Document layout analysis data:
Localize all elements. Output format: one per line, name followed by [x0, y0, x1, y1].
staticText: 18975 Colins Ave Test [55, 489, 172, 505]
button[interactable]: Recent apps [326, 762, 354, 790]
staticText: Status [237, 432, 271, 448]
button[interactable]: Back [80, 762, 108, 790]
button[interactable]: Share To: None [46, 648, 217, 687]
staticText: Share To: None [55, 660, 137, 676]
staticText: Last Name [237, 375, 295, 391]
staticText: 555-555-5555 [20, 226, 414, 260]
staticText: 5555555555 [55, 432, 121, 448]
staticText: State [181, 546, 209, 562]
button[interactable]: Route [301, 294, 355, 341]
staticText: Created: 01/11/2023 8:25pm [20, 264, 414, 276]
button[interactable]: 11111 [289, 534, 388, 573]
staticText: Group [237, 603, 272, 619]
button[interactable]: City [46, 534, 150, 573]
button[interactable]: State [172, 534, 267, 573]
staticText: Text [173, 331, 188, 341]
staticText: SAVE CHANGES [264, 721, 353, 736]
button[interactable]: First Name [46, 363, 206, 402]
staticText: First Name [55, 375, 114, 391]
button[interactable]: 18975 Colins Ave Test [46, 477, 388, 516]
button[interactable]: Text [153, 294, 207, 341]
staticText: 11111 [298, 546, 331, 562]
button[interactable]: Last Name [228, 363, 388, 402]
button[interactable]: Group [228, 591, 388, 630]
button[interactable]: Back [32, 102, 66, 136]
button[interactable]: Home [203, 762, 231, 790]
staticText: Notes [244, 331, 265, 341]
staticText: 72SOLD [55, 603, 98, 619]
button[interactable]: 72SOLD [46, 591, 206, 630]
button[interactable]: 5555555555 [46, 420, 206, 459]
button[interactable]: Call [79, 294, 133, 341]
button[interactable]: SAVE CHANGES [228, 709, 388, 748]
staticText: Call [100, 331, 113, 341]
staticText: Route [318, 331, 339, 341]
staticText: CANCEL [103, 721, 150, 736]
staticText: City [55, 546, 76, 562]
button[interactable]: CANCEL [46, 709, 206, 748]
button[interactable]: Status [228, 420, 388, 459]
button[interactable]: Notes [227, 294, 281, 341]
--
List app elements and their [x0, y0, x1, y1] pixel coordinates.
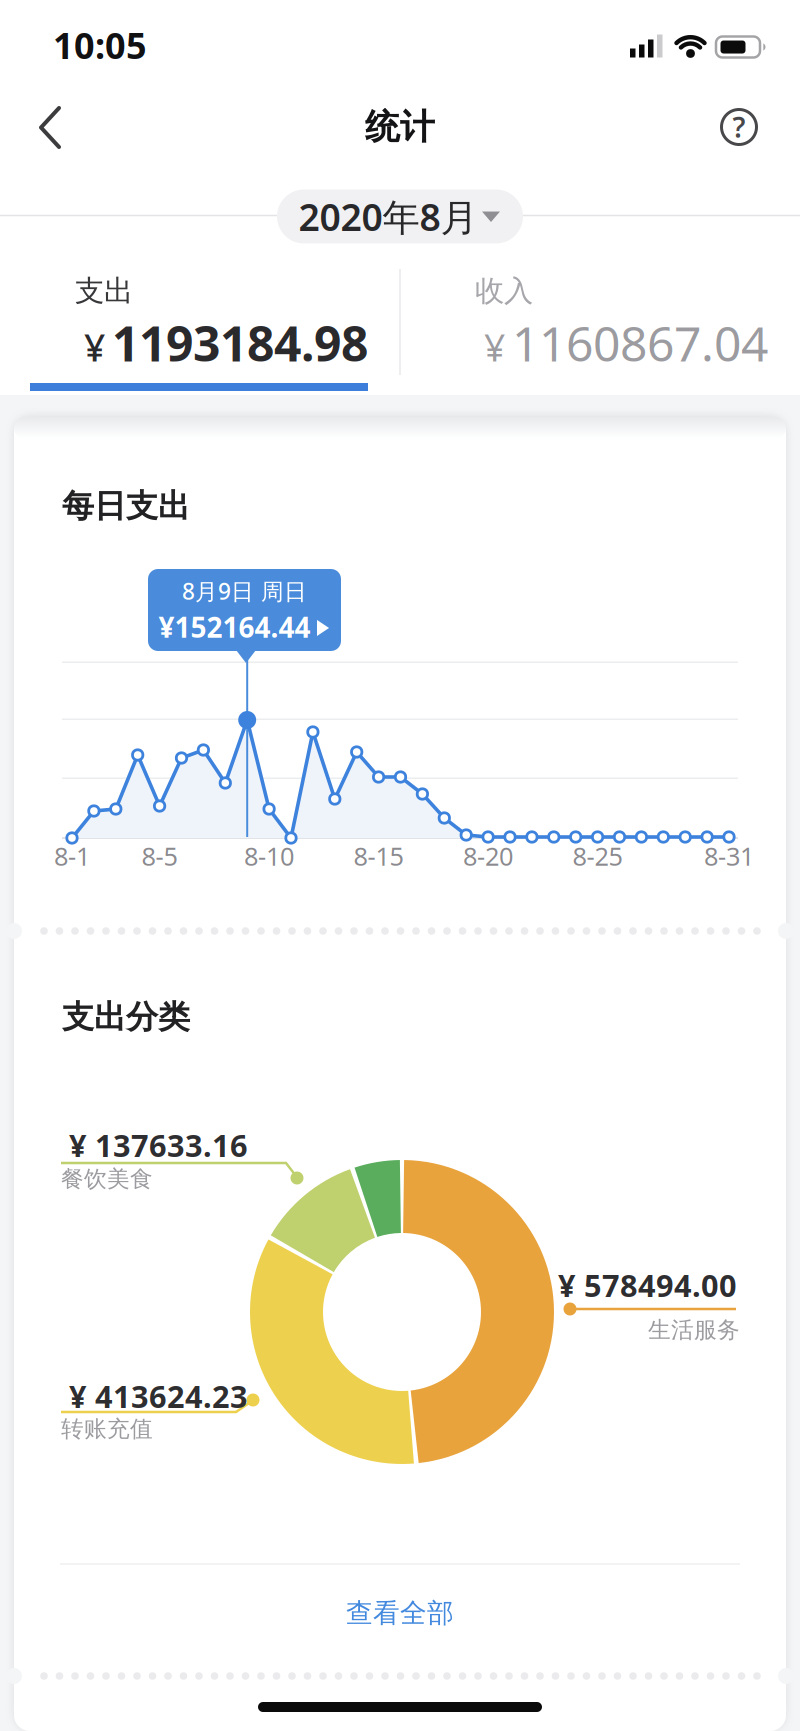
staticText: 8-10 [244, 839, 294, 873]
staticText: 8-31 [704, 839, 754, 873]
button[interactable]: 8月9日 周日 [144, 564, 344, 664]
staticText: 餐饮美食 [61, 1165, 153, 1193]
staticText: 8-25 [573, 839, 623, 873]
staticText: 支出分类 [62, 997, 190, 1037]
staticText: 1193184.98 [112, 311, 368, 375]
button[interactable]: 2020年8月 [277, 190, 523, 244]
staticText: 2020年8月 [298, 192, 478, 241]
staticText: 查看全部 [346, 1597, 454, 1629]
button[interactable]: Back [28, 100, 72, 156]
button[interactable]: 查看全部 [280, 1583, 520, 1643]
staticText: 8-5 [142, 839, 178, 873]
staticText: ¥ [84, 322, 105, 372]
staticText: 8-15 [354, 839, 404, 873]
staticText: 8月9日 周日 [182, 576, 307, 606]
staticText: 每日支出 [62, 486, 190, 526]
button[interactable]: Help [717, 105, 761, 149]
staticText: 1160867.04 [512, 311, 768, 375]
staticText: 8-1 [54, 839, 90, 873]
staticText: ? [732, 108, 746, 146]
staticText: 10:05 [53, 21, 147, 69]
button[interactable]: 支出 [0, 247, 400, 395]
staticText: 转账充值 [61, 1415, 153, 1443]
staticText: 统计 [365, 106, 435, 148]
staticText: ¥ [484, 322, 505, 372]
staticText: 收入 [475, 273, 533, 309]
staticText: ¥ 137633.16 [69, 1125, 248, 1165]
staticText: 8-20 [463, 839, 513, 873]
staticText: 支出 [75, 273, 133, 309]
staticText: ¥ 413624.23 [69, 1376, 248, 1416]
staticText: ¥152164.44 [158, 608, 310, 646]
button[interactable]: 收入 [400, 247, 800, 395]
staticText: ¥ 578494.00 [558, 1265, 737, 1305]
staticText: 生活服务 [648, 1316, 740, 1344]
==
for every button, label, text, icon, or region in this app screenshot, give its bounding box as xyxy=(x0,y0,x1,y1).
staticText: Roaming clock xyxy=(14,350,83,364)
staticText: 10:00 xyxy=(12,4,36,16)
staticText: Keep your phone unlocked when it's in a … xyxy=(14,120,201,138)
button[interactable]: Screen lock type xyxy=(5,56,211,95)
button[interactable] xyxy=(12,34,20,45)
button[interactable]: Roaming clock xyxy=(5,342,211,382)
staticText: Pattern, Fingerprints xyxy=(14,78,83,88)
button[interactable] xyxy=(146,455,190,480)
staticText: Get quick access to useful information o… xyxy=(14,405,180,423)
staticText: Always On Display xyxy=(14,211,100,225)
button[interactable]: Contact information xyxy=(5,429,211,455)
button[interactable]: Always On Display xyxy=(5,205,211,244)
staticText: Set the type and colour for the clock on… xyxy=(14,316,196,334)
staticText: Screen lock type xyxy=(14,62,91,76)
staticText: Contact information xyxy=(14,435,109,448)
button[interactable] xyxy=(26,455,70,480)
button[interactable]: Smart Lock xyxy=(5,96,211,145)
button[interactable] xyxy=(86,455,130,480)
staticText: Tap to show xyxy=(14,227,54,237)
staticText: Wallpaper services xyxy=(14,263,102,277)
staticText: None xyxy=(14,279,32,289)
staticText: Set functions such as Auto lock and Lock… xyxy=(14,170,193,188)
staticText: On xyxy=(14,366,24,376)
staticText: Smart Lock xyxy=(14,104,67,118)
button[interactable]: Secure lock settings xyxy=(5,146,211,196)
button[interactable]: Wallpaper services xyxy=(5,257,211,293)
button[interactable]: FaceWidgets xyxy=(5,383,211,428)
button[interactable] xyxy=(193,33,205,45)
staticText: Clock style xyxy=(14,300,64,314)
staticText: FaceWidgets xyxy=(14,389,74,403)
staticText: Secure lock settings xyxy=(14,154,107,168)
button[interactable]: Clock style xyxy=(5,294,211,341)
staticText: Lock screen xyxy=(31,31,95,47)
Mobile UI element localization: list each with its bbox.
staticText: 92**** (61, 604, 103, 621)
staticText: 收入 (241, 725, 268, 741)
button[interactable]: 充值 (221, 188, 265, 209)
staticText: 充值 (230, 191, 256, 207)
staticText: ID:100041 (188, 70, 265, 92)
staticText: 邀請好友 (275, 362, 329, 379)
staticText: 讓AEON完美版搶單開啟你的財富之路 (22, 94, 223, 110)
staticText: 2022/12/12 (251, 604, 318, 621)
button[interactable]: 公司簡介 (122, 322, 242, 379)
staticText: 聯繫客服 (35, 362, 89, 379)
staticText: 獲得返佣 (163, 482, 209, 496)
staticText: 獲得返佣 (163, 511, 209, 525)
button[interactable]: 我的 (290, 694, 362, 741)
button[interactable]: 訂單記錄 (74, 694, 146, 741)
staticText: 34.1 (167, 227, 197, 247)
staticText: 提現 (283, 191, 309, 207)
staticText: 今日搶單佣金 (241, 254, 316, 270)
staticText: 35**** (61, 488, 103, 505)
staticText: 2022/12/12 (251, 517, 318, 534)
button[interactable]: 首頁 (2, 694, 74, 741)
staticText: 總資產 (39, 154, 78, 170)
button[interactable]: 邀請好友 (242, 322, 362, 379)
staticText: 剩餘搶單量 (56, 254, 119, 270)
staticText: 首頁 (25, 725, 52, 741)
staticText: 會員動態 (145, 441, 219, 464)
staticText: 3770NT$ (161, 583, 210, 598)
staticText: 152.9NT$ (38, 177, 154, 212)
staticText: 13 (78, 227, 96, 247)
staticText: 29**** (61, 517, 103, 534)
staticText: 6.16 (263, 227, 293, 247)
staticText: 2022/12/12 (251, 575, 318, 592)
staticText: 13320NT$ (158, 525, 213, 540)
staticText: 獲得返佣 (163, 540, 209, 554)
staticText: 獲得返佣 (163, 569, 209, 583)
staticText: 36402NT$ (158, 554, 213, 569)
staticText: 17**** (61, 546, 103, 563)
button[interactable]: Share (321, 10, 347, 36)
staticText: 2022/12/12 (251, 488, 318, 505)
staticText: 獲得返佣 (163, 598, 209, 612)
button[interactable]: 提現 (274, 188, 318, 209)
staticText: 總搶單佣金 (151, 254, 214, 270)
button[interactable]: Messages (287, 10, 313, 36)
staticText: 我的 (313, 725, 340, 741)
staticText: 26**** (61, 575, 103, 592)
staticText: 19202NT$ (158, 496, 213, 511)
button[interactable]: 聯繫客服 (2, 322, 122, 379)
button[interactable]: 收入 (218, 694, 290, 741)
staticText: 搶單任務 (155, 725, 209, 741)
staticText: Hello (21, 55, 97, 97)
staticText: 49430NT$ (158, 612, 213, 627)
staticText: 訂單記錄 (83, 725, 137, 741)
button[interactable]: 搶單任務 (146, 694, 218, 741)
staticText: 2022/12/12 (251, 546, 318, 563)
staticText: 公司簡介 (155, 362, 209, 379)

■ Exercise description
Go through the entries. Report every line that contains the word "Call".

■ Solved exercise
button[interactable]: Call [79, 294, 133, 341]
staticText: Call [100, 331, 113, 341]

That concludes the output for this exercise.